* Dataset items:

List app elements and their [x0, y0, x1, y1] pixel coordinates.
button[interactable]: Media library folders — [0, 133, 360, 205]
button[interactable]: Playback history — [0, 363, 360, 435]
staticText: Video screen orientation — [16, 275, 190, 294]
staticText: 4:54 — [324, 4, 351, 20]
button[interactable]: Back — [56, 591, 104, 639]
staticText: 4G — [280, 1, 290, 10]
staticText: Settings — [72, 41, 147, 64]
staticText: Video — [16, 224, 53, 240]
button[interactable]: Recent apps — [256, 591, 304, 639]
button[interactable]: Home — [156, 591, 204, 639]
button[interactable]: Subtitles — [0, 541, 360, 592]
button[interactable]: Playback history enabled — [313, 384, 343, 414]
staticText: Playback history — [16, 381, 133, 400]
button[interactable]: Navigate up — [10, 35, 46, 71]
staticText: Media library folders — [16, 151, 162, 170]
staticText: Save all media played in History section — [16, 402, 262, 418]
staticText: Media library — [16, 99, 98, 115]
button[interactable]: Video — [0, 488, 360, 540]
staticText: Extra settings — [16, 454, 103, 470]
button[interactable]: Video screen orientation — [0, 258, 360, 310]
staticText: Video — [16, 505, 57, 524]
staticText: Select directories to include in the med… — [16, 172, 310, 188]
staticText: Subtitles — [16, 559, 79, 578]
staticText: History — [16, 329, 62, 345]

* YOUR ASSIGNMENT: Find how many lines in the data above include the string "folders", and give that number alone.

* EXERCISE RESPONSE: 2